[Classification and clinical findings of myelodysplastic syndromes].

Myelodysplastic syndromes (MDS) are a group of related disorders in which bone marrow stem cells malfunction, while the type is diagnosed based on the WHO classification revised in 2008. Although the diagnosis largely depends on the cytomorphology, it is difficult to diagnose MDS based on the morphology alone, particularly in patients with < 5% blasts in the bone marrow and a normal karyotype. In Japan, a grading system for the diagnostic accuracy of MDS was proposed in 2007, and evaluation of dysplasia (high, intermediate, low, minimal) is a characteristic part. Morphologic dysplastic changes are classified into highly specific category A (pseudo-Pelger-Huet anomaly, degranulation of neutrophils, micro-megakaryocytes, ringed sideroblasts) and less specific category B (dysplasia other than category A). With the use of this grading system, diagnostic problems should be reduced.
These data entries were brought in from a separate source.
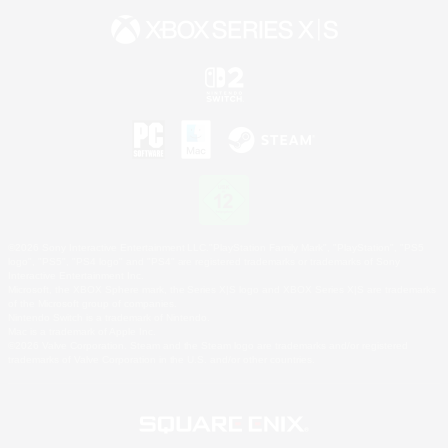
©2026 Sony Interactive Entertainment LLC."PlayStation Family Mark", "PlayStation", "PS5
logo", "PS5", "PS4 logo" and "PS4" are registered trademarks or trademarks of Sony
Interactive Entertainment Inc.
Microsoft, the XBOX Sphere mark, the Series X|S logo and XBOX Series X|S are trademarks
of the Microsoft group of companies.
Nintendo Switch is a trademark of Nintendo.
Mac is a trademark of Apple Inc.
©2026 Valve Corporation. Steam and the Steam logo are trademarks and/or registered
trademarks of Valve Corporation in the U.S. and/or other countries.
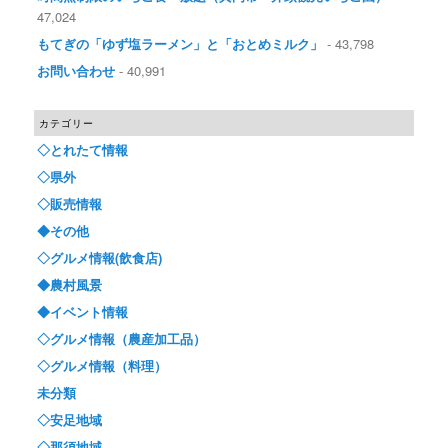
47,024
もてぎの「ゆず塩ラーメン」と「おとめミルク」
- 43,798
お問い合わせ
- 40,991
カテゴリー
◇とれたて情報
◇県外
◇販売情報
◆その他
◇グルメ情報(飲食店)
◆農村風景
◆イベント情報
◇グルメ情報（農産加工品）
◇グルメ情報（料理）
未分類
◇安足地域
◇那須地域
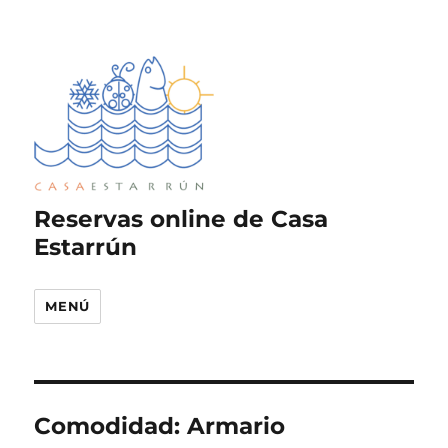
Reservas online de Casa
Estarrún
MENÚ
Comodidad:
Armario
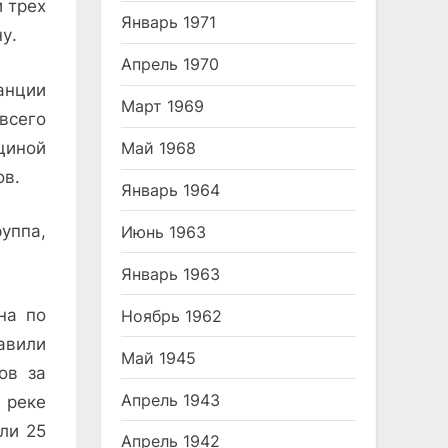
 трех
Январь 1971
у.
Апрель 1970
анции
Март 1969
всего
циной
Май 1968
ов.
Январь 1964
уппа,
Июнь 1963
Январь 1963
на по
Ноябрь 1962
­вили
Май 1945
ов за
Апрель 1943
 реке
ли 25
Апрель 1942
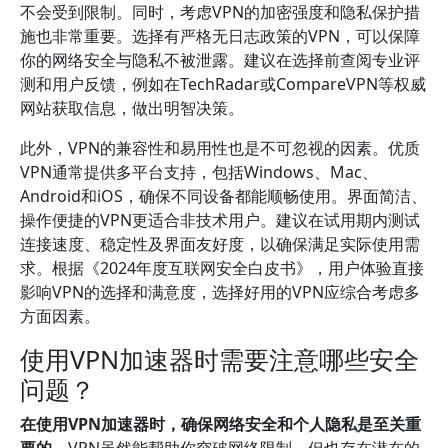
不会受到限制。同时，考虑VPN的加密强度和隐私保护措
施也非常重要。选择有严格无日志政策的VPN，可以保障
你的网络安全与隐私不被泄露。建议在选择前查阅专业评
测和用户反馈，例如在TechRadar或CompareVPN等权威
网站获取信息，做出明智决策。
此外，VPN的兼容性和易用性也是不可忽视的因素。优质
VPN通常提供多平台支持，包括Windows、Mac、
Android和iOS，确保不同设备都能顺畅使用。界面简洁、
操作便捷的VPN更适合非技术用户。建议在试用期内测试
连接速度、稳定性及界面友好度，以确保满足实际使用需
求。根据《2024年度互联网安全白皮书》，用户体验直接
影响VPN的选择和满意度，选择好用的VPN应综合考虑多
方面因素。
使用VPN加速器时需要注意哪些安全
问题？
在使用VPN加速器时，确保网络安全和个人隐私是至关重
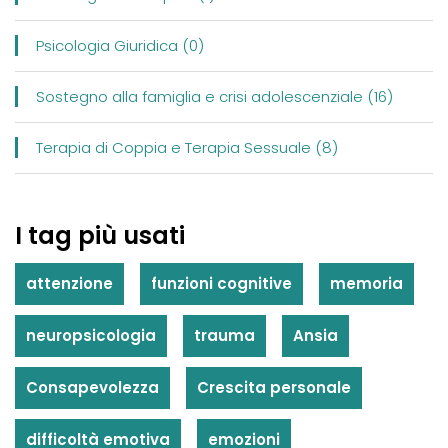
Psicologia Giuridica (0)
Sostegno alla famiglia e crisi adolescenziale (16)
Terapia di Coppia e Terapia Sessuale (8)
I tag più usati
attenzione
funzioni cognitive
memoria
neuropsicologia
trauma
Ansia
Consapevolezza
Crescita personale
difficoltà emotiva
emozioni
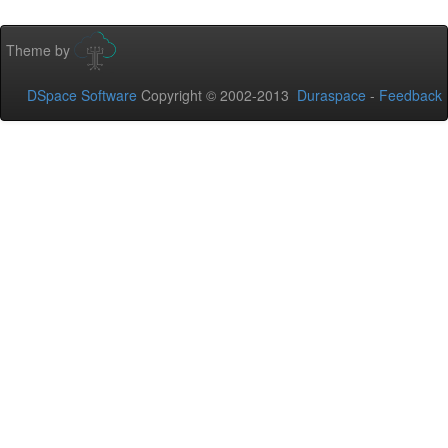
Theme by
DSpace Software
Copyright © 2002-2013
Duraspace
-
Feedback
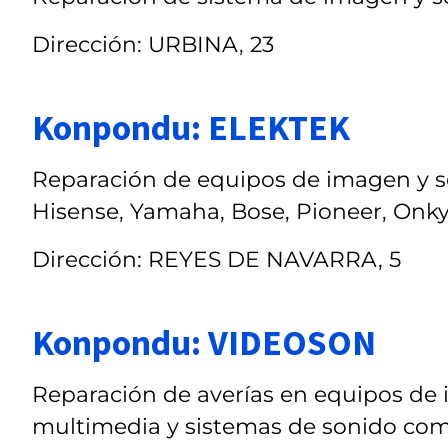
Dirección: URBINA, 23
Konpondu: ELEKTEK
Reparación de equipos de imagen y so
Hisense, Yamaha, Bose, Pioneer, Onk
Dirección: REYES DE NAVARRA, 5
Konpondu: VIDEOSON
Reparación de averías en equipos de
multimedia y sistemas de sonido com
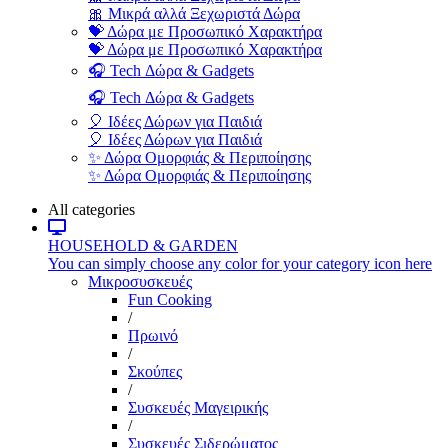
🎀 Μικρά αλλά Ξεχωριστά Δώρα
💝 Δώρα με Προσωπικό Χαρακτήρα
💝 Δώρα με Προσωπικό Χαρακτήρα
🎧 Tech Δώρα & Gadgets
🎧 Tech Δώρα & Gadgets
🎈 Ιδέες Δώρων για Παιδιά
🎈 Ιδέες Δώρων για Παιδιά
✨ Δώρα Ομορφιάς & Περιποίησης
✨ Δώρα Ομορφιάς & Περιποίησης
All categories
HOUSEHOLD & GARDEN
You can simply choose any color for your category icon here
Μικροσυσκευές
Fun Cooking
/
Πρωινό
/
Σκούπες
/
Συσκευές Μαγειρικής
/
Συσκευές Σιδερώματος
Flow cytometry has also been proposed as a tool to improve the evaluation of marrow dysplasia, because immunophenotyping is an accurate method for quantitative and qualitative evaluations of hematopoietic cells, and MDS specimens have been found to exhibit abnormal expressions of several cellular antigens. In addition, the molecular classification of MDS has received marked attention in recent years. New molecular markers including RPS14, TET2, IDH1/2, SF3B1, ASXL1, RUNX1, TP53, EZH2, JAK2, and WT1 have been revealed to be important for the prognosis, as well as diagnosis and classification. In this report, we review MDS diagnostic approaches from the viewpoints of cytomorphology, immunophenotyping, and cytogenetics.